╭─ Data for analysis
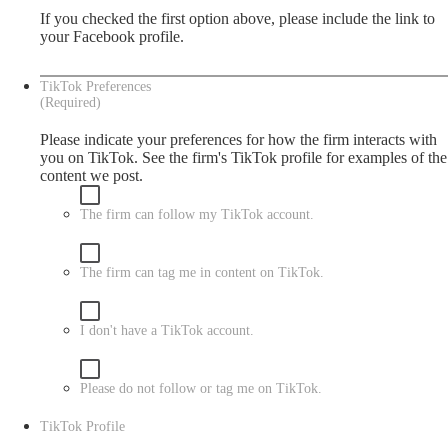
If you checked the first option above, please include the link to
your Facebook profile.
TikTok Preferences
(Required)
Please indicate your preferences for how the firm interacts with
you on TikTok. See the firm's
TikTok
profile for examples of the
content we post.
The firm can follow my TikTok account.
The firm can tag me in content on TikTok.
I don't have a TikTok account.
Please do not follow or tag me on TikTok.
TikTok Profile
╰─
### What is being asked
Give back all entries exactly. No pictures belong in the copy.

### Answer to this task
If you checked the first option above, please include the link to
your Facebook profile.
TikTok Preferences
(Required)
Please indicate your preferences for how the firm interacts with
you on TikTok. See the firm's
TikTok
profile for examples of the
content we post.
The firm can follow my TikTok account.
The firm can tag me in content on TikTok.
I don't have a TikTok account.
Please do not follow or tag me on TikTok.
TikTok Profile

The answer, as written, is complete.